Sets restrictions on commissions for plan or issuer agents. Prohibits plan or issuer interference with physician-patient communications.
Prohibits plans or issuers from denying coverage of items or services furnished to an enrollee participating in approved clinical studies.
Exempts governmental and church plans from the requirements of this title.
Title II: Medicare - Amends title XVIII (Medicare) of the Social Security Act (SSA) to prohibit the Secretary from making payment to an eligible organization under a risk-sharing contract with respect to an enrollee until it certifies to the Secretary that it has provided the enrollee with an orientation meeting certain requirements and has a medical profile with respect to the enrollee. Directs the Secretary to promulgate specific requirements for the orientation and medical profile.
(Sec. 202) Makes certain changes in requirements for Medicare supplemental (Medigap) policies relating to community rating and loss ratios. Revises the loss ratio to increase from 75 to 85 the percentage of the aggregate amount of premiums collected which a policy can be expected to return to policyholders in the form of aggregate benefits.
(Sec. 203) Prohibits Medigap policy issuers from denying or conditioning a policy for certain continuously covered individuals, from discriminating in pricing because of the individual's health status, or from imposing an exclusion of benefits based on a pre-existing condition. Requires extension of the six-month initial enrollment period to non-elderly Medicare beneficiaries.
(Sec. 204) Directs the Secretary to establish by regulation standards for Medicare Select policies that, to the extent practicable, are the same as the standards established by the National Association of Insurance Commissioners (NAIC) with respect to such policies.

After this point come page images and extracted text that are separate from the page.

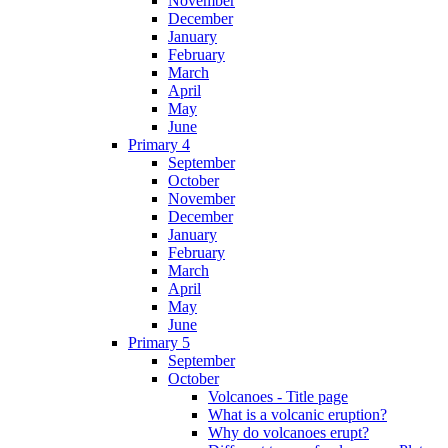
November
December
January
February
March
April
May
June
Primary 4
September
October
November
December
January
February
March
April
May
June
Primary 5
September
October
Volcanoes - Title page
What is a volcanic eruption?
Why do volcanoes erupt?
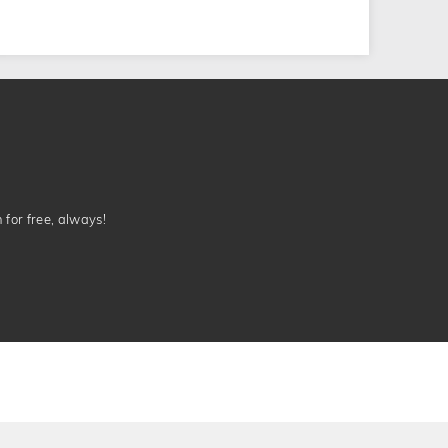
n for free, always!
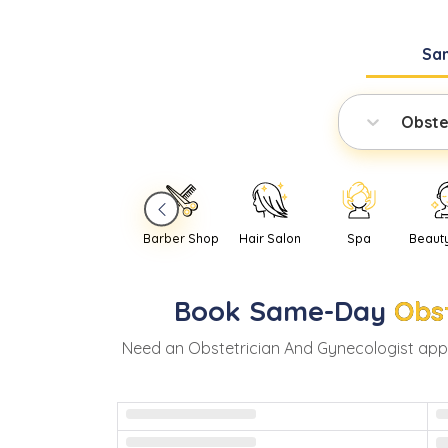
Sa
Obste
Barber Shop
Hair Salon
Spa
Beaut
Book
Same-Day
Obs
Need
an
Obstetrician And Gynecologist
app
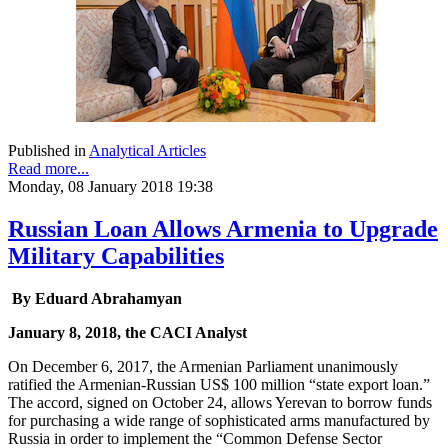
Published in
Analytical Articles
Read more...
Monday, 08 January 2018 19:38
Russian Loan Allows Armenia to Upgrade
Military Capabilities
By Eduard Abrahamyan
January 8, 2018, the CACI Analyst
On December 6, 2017, the Armenian Parliament unanimously
ratified the Armenian-Russian US$ 100 million “state export loan.”
The accord, signed on October 24, allows Yerevan to borrow funds
for purchasing a wide range of sophisticated arms manufactured by
Russia in order to implement the “Common Defense Sector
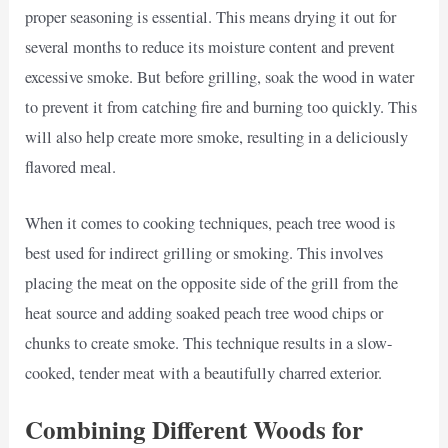
proper seasoning is essential. This means drying it out for
several months to reduce its moisture content and prevent
excessive smoke. But before grilling, soak the wood in water
to prevent it from catching fire and burning too quickly. This
will also help create more smoke, resulting in a deliciously
flavored meal.
When it comes to cooking techniques, peach tree wood is
best used for indirect grilling or smoking. This involves
placing the meat on the opposite side of the grill from the
heat source and adding soaked peach tree wood chips or
chunks to create smoke. This technique results in a slow-
cooked, tender meat with a beautifully charred exterior.
Combining Different Woods for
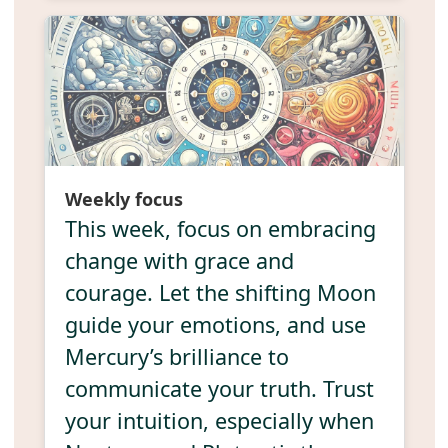
Weekly focus
This week, focus on embracing
change with grace and
courage. Let the shifting Moon
guide your emotions, and use
Mercury’s brilliance to
communicate your truth. Trust
your intuition, especially when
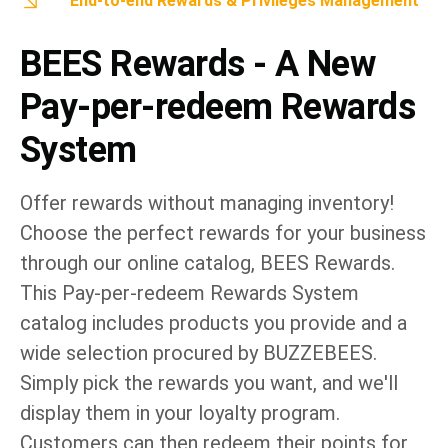
End-to-end Rewards & Privileges Management
BEES Rewards - A New
Pay-per-redeem Rewards
System
Offer rewards without managing inventory!
Choose the perfect rewards for your business
through our online catalog, BEES Rewards.
This Pay-per-redeem Rewards System
catalog includes products you provide and a
wide selection procured by BUZZEBEES.
Simply pick the rewards you want, and we'll
display them in your loyalty program.
Customers can then redeem their points for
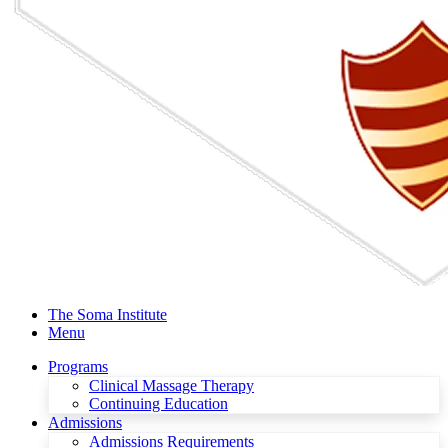
The Soma Institute
Menu
Programs
Clinical Massage Therapy
Continuing Education
Admissions
Admissions Requirements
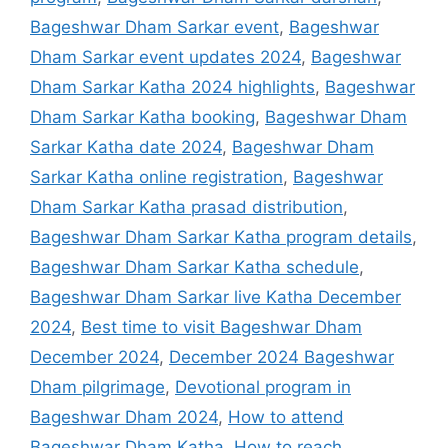
Bageshwar Dham Sarkar event
,
Bageshwar
Dham Sarkar event updates 2024
,
Bageshwar
Dham Sarkar Katha 2024 highlights
,
Bageshwar
Dham Sarkar Katha booking
,
Bageshwar Dham
Sarkar Katha date 2024
,
Bageshwar Dham
Sarkar Katha online registration
,
Bageshwar
Dham Sarkar Katha prasad distribution
,
Bageshwar Dham Sarkar Katha program details
,
Bageshwar Dham Sarkar Katha schedule
,
Bageshwar Dham Sarkar live Katha December
2024
,
Best time to visit Bageshwar Dham
December 2024
,
December 2024 Bageshwar
Dham pilgrimage
,
Devotional program in
Bageshwar Dham 2024
,
How to attend
Bageshwar Dham Katha
,
How to reach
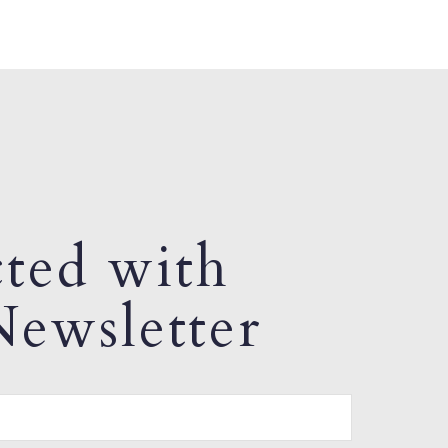
ted with
ewsletter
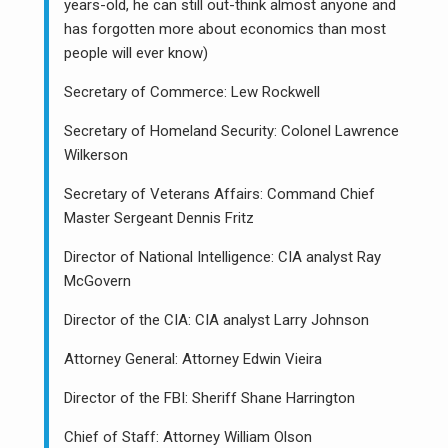
years-old, he can still out-think almost anyone and
has forgotten more about economics than most
people will ever know)
Secretary of Commerce: Lew Rockwell
Secretary of Homeland Security: Colonel Lawrence
Wilkerson
Secretary of Veterans Affairs: Command Chief
Master Sergeant Dennis Fritz
Director of National Intelligence: CIA analyst Ray
McGovern
Director of the CIA: CIA analyst Larry Johnson
Attorney General: Attorney Edwin Vieira
Director of the FBI: Sheriff Shane Harrington
Chief of Staff: Attorney William Olson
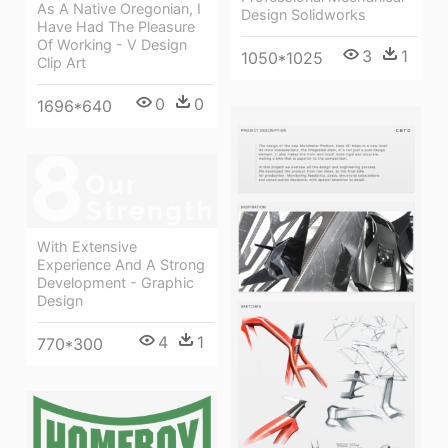
As A Native Oregonian, I
Design Solidworks
Have Had The Pleasure
Of Working - V Design
3
1
1050*1025
Clip Art
0
0
1696*640
With Extensive
Experience And A Strong
Development - Graphic
Design
4
1
770*300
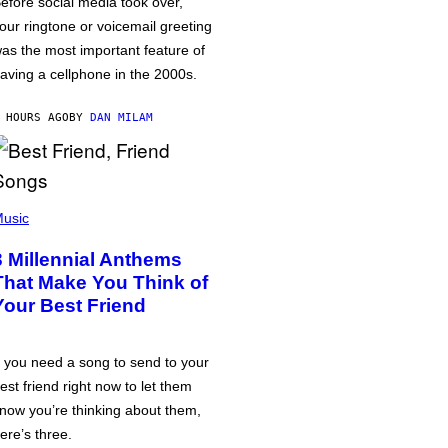
efore social media took over,
our ringtone or voicemail greeting
as the most important feature of
aving a cellphone in the 2000s.
 HOURS AGO
BY
DAN MILAM
usic
3 Millennial Anthems
That Make You Think of
Your Best Friend
f you need a song to send to your
est friend right now to let them
now you’re thinking about them,
ere’s three.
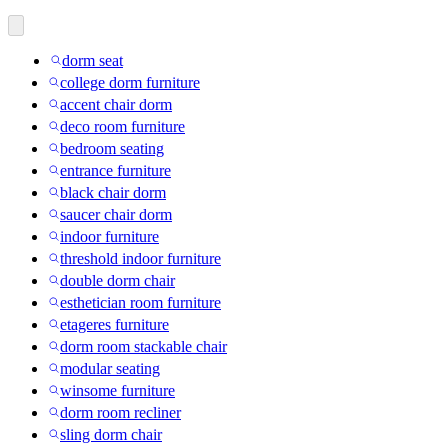
dorm seat
college dorm furniture
accent chair dorm
deco room furniture
bedroom seating
entrance furniture
black chair dorm
saucer chair dorm
indoor furniture
threshold indoor furniture
double dorm chair
esthetician room furniture
etageres furniture
dorm room stackable chair
modular seating
winsome furniture
dorm room recliner
sling dorm chair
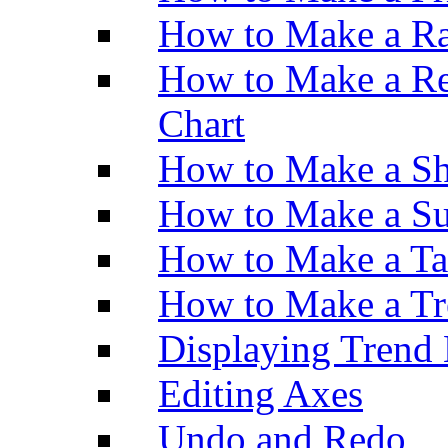
How to Make a Ra
How to Make a Re
Chart
How to Make a Sh
How to Make a Su
How to Make a Ta
How to Make a Tr
Displaying Trend 
Editing Axes
Undo and Redo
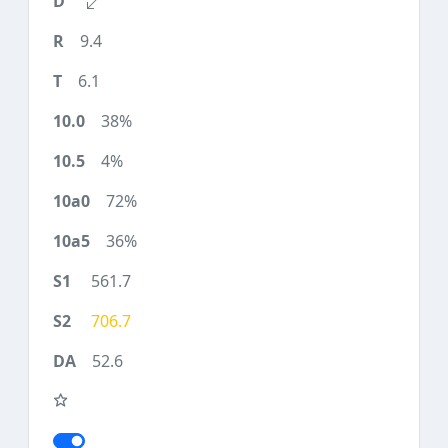
9.4
6.1
38%
4%
72%
36%
561.7
706.7
52.6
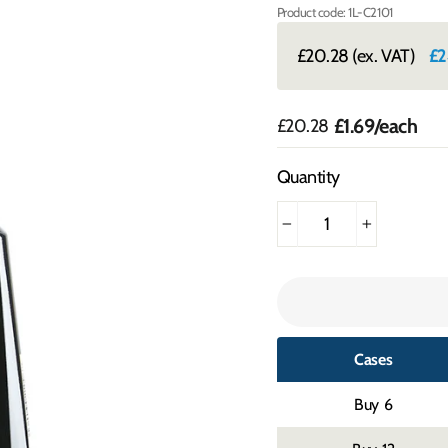
Product code: 1L-C2101
£20.28
(ex. VAT)
£2
£1.69
/each
Regular
£20.28
price
Quantity
−
+
Cases
6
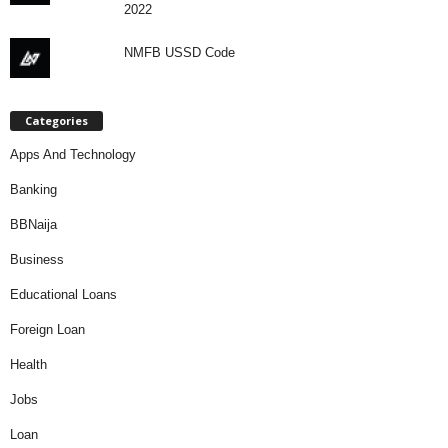
2022
NMFB USSD Code
Categories
Apps And Technology
Banking
BBNaija
Business
Educational Loans
Foreign Loan
Health
Jobs
Loan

Requires any additional standards to be developed in consultation with NAIC.
Requires Medicare Select policies, generally, to meet the same requirements in effect under Medicare for Medicare risk-sharing contractors.
(Sec. 205) Requires eligible organizations to have certain arrangements with out-of-area dialysis providers to assure that enrollees requiring renal dialysis who are temporarily outside of the organization's service area have reasonable access to such services.
(Sec. 206) Requires each issuer of a Medigap policy to have an open enrollment period of at least 30 days duration every year during which the issuer may not deny or condition the issuance or effectiveness of such a policy, or discriminate in its pricing because of age, health status, claims experience, receipt of health care, or medical condition. Prohibits the policy from providing any time period applicable to pre-existing conditions, waiting periods, elimination periods, and probationary periods except as provided under Medicare. Authorizes the Secretary to require enrollment through a designated third party.
Makes the periods for enrollment applicable for Medicare Select policies the same as those applicable to a Medigap policy.
Details enrollment periods for new Medicare beneficiaries and those who move.
Requires the Secretary to provide upon request enrollment and other information on eligible organizations and Medigap policies to any individual entitled to Medicare benefits.
Title III: Medicaid - Prohibits the Secretary from making payment to an eligible organization under SSA title XIX (Medicaid) with respect to an enrollee until it certifies to the Secretary that: (1) it has provided the enrollee with an orientation meeting certain requirements; (2) it has taken a medical profile of the enrollee; and (3), if responsible for providing immunizations for a child enrollee, it has obtained the child's immunization status and begun to provide for such immunizations according to established standards. Directs the Secretary to promulgate specific requirements for the orientation and medical profile.
(Sec. 302) Prohibits Medicaid payment to a State with respect to expenditures incurred for payment to an entity under a prepaid capitation plan (or on any other risk basis) unless the requirements of this title are met respecting the entity's provision of appropriate immunization to enrolled children.